I’ve been death excavating a little every day, and today it was the shoebox of postcards. Confession: I saved every postcard, including the ones I was planning to write people but never sent, one wasted draft after the other. One small stack was of Paris, where I seem to have liked close-ups of gargoyles intruding on a panoramic view from the top of Notre Dame. The archaeologist in me sees a young person’s image-management in the unsent drafts: should I sound breezy, insouciant? or slapstick humorous?
There was also a postcard from M., my high-school sweetheart and later, fiancé. I had not wanted to be engaged. I was reading John Updike and Edith Wharton and other modern writers at age twelve or thirteen (chewing through the library alphabetically) and found myself imprinting on independent women, on outsiders, on the badass broads of their day, and dreamed of postponing the moment when I would have to turn myself in at the gates of matrimony and motherhood until, say, twenty-seven. But when the proof of love M. demanded was an engagement, and I loved him to the extent an eighteen-year-old can, I gave in.
He and his family moved back to the U.S., and to close the deal, he announced the engagement in the New York Times and sent me a ring, an overpowering heirloom diamond. I wore it facing in – it embarrassed me. After a year of indignant letters calling me to account for insufficient diligence in answering his long letters, I sent the ring back, feeling both sad and relieved.
For some reason, the bond was strong enough that, despite us both being happily married to other people, we reconnected some twenty years later and stayed in reach of the other, like two old talismans of youth.
The postcard is a little yellowed, and titled Prospect Point: the most visited spot at Niagara Falls. His carefully printed message is, “Thought you would like this, love, M.” It was his plan for our honeymoon.
The photograph shows the falls flinging down colossal volumes of water with so much violence, some shatters into a mist. The roar must be terrifying, sweeping all commercialism aside, the pink-and-red bridal suites irrelevant, a primal force that announces its plan to use the couples gazing at it for its own ends. It tells them that their wants and dreams are that mist, flung up, dissipated, then replaced and replaced; that they stand at the edge to hold hands and jump; that they’ve come to submit to its power, and not for the fragile, hackneyed romance they expect.
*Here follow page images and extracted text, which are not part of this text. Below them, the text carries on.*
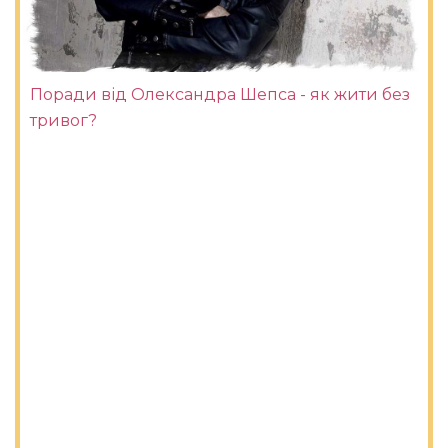
Поради від Олександра Шепса - як жити без
тривог?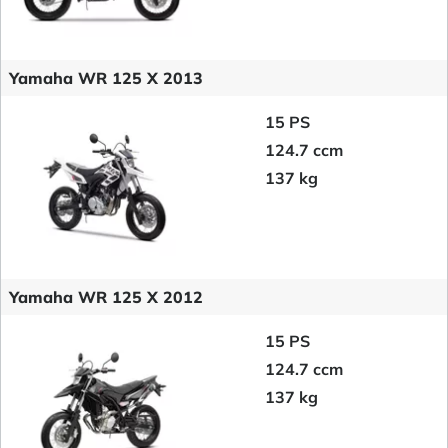
Yamaha WR 125 X 2013
15 PS
124.7 ccm
137 kg
Yamaha WR 125 X 2012
15 PS
124.7 ccm
137 kg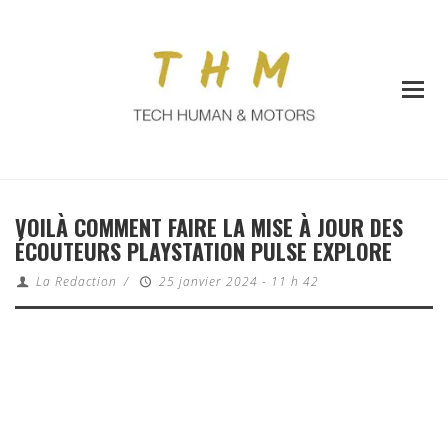
VOILÀ COMMENT FAIRE LA MISE À JOUR DES
ÉCOUTEURS PLAYSTATION PULSE EXPLORE
La Redaction
/
25 janvier 2024 - 11 h 42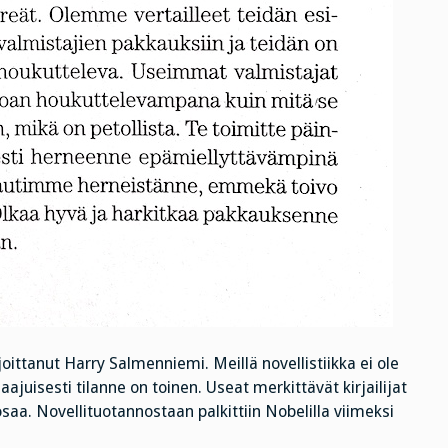
oittanut Harry Salmenniemi. Meillä novellistiikka ei ole
uisesti tilanne on toinen. Useat merkittävät kirjailijat
aa. Novellituotannostaan palkittiin Nobelilla viimeksi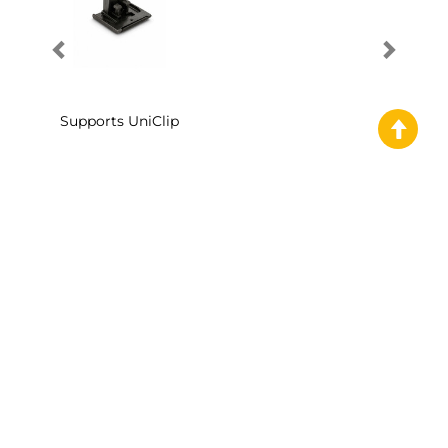
Supports UniClip
Vis de serrage
Le tiroir Vertex d'
Emuca
offre une solution complète et
polyvalente pour tout projet de cuisine, d'armoire, de
maison, de salle de bain et de bureau. Ce tiroir se distingue
par son design minimaliste et fonctionnel, avec des
coulisses à sortie totale et une fermeture douce,
garantissant durabilité et stabilité avec une capacité de 40
et 60 kilos. Il est disponible en trois finitions (blanc,
anthracite et aluminium) et cinq hauteurs (83, 93, 131, 178 et
242 mm), avec des côtés en verre et des options de
personnalisation. Il comprend également des systèmes de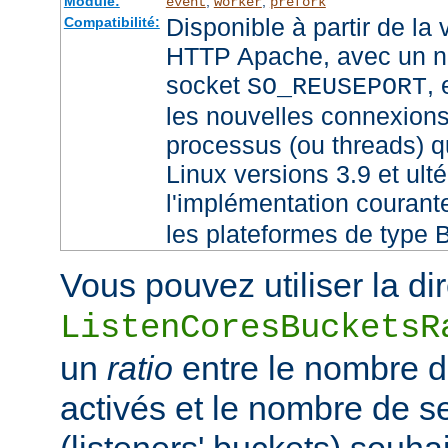
Module:
,
,
event
worker
prefork
Disponible à partir de la
Compatibilité:
HTTP Apache, avec un no
socket
,
SO_REUSEPORT
les nouvelles connexions
processus (ou threads) qu
Linux versions 3.9 et ult
l'implémentation couran
les plateformes de type 
Vous pouvez utiliser la di
ListenCoresBucketsR
un
ratio
entre le nombre 
activés et le nombre de 
(listeners' buckets) souhai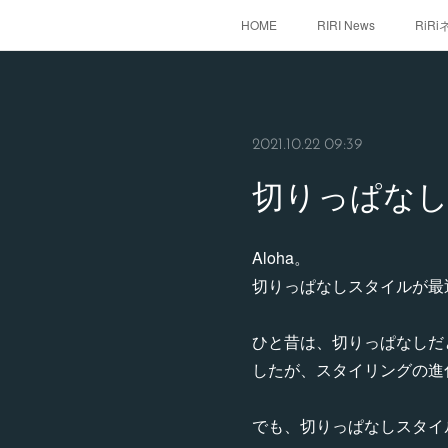
HOME
RIRI News
RiR
2021.10.22 09:39
切りっぱな
Aloha。
切りっぱなしスタイルが最
ひと昔は、切りっぱなしだ
したが、スタイリングの進
でも、切りっぱなしスタイ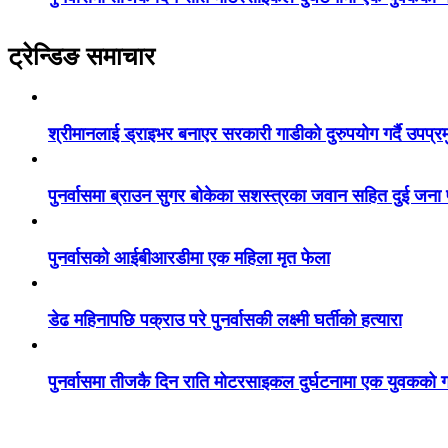
ट्रेन्डिङ समाचार
श्रीमानलाई ड्राइभर बनाएर सरकारी गाडीको दुरुपयोग गर्दै उपप्र
पुनर्वासमा ब्राउन सुगर बोकेका सशस्त्रका जवान सहित दुई जना
पुनर्वासको आईबीआरडीमा एक महिला मृत फेला
डेढ महिनापछि पक्राउ परे पुनर्वासकी लक्ष्मी घर्तीको हत्यारा
पुनर्वासमा तीजकै दिन राति मोटरसाइकल दुर्घटनामा एक युवकको गय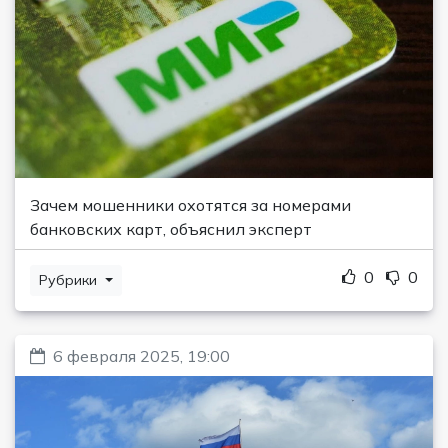
Зачем мошенники охотятся за номерами
банковских карт, объяснил эксперт
0
0
Рубрики
6 февраля 2025, 19:00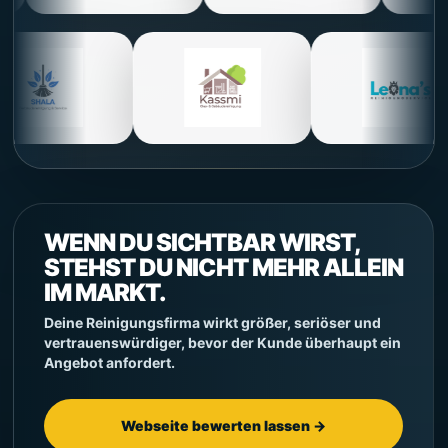
WENN DU SICHTBAR WIRST,
STEHST DU NICHT MEHR ALLEIN
IM MARKT.
Deine Reinigungsfirma wirkt größer, seriöser und
vertrauenswürdiger, bevor der Kunde überhaupt ein
Angebot anfordert.
Webseite bewerten lassen →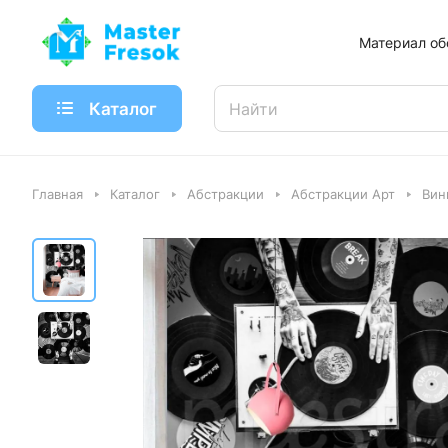
Материал об
Каталог
Главная
Каталог
Абстракции
Абстракции Арт
Вин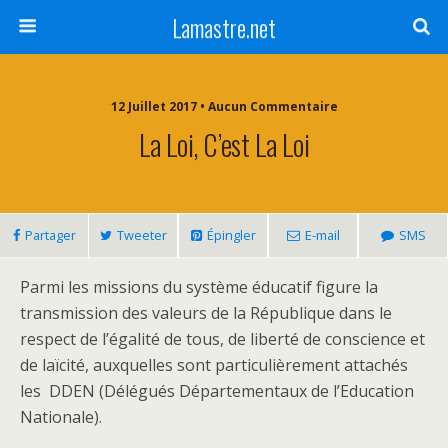
Lamastre.net
12 Juillet 2017 • Aucun Commentaire
La Loi, C’est La Loi
Partager
Tweeter
Épingler
E-mail
SMS
Parmi les missions du système éducatif figure la
transmission des valeurs de la République dans le
respect de l’égalité de tous, de liberté de conscience et
de laïcité, auxquelles sont particulièrement attachés
les DDEN (Délégués Départementaux de l’Education
Nationale).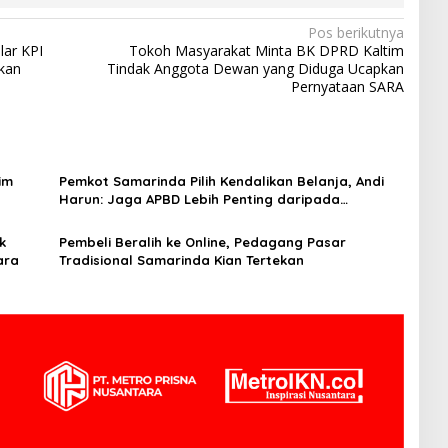
Pos berikutnya
lar KPI
Tokoh Masyarakat Minta BK DPRD Kaltim
kan
Tindak Anggota Dewan yang Diduga Ucapkan
Pernyataan SARA
im
Pemkot Samarinda Pilih Kendalikan Belanja, Andi
Harun: Jaga APBD Lebih Penting daripada
Berutang
k
Pembeli Beralih ke Online, Pedagang Pasar
ara
Tradisional Samarinda Kian Tertekan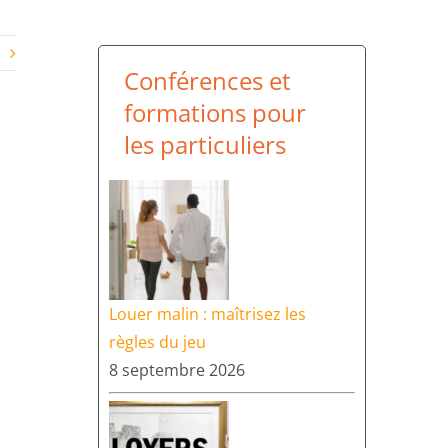
Conférences et
formations pour
les particuliers
Louer malin : maîtrisez les
règles du jeu
8 septembre 2026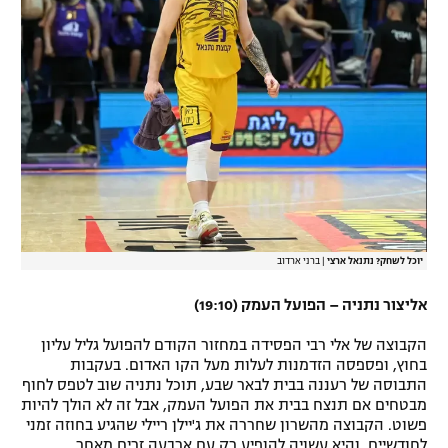
יוכל לשחק? נתנאל ארצי
|
ברני ארדוב
אליצור נתניה – הפועל העמק (19:10)
הקבוצה של אלי רבי הפסידה במחזור הקודם להפועל גליל עליון
בחוץ, ופספסה הזדמנות לעלות מעל הקו האדום. בעקבות
התבוסה של רעננה בבית לבאר שבע, תוכל נתניה שוב לטפס לחוף
מבטחים אם תנצח בבית את הפועל העמק, אבל זה לא הולך להיות
פשוט. הקבוצה מהשרון שחררה את ג'יילן ריילי שהגיע בחוזה זמני
לחודשיים, והיא עשויה להופיע רק עם ארבעה זרים מאחר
I am still looking at the card when a text from him pings on my phone. He’d had two more surgeries and is having the big one soon, open-heart, and as his oldest friend (he wrote) and his only connection with the best time of his life, he needs to let me know in case the worst happens. And that his wife or son or brother will call to let me know if it does.
To let me know.
What I know–what my death excavation tells me–is that eventually, I will lose everyone I’ve ever loved, or has loved me, as they will lose me, and all will be swept over the falls. I want to protect that old postcard, to protect all the postcards, all the letters, all the pictures, but the time for that is passing.